このような中、スイス連邦工科大学チューリッヒ校のRaffaella Anna MarinoさんとSebastiano Cantalupoさんたちの研究チームは、これまでにない効率のよい手法で暗黒銀河の候補探しを行った。
観測のターゲットである暗黒銀河の暗さという問題を克服するため、研究チームは暗黒銀河を探す「懐中電灯」としてクエーサーを利用した。クエーサーが放射する強い紫外線は水素原子を発光させ、そのスペクトルに「ライマンα線」という輝線が現れる。そのため、クエーサーの近くに暗黒銀河があると、暗黒銀河に含まれる水素からライマンα輝線が多く出て、目に見えるようになるのだ。

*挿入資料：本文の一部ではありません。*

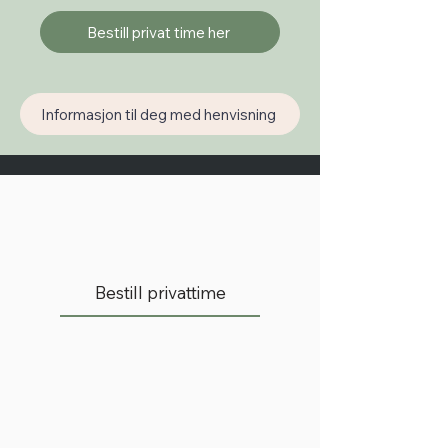
Bestill privat time her
Informasjon til deg med henvisning
Bestill privattime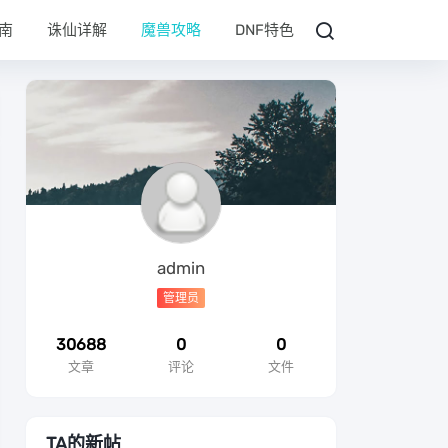
南
诛仙详解
魔兽攻略
DNF特色
admin
管理员
30688
0
0
文章
评论
文件
TA的新帖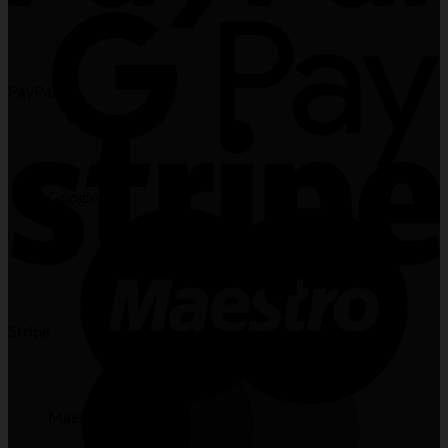
PayPal
Google Pay
Stripe
Maestro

このような物質の「蛍光」とも言える輝線スペクトルはこれまでにも暗黒銀河探しに利用されてきたが、これまでの観測は、特定のフィルターを必要とする比較的狭い波長域でしか行われていなかった。今回Marinoさんたちは、ヨーロッパ南天天文台の超大型望遠鏡VLTに搭載されている分光器MUSEを使い、過去の観測に比べてより遠方のクエーサーの周辺を広い波長域で探索した。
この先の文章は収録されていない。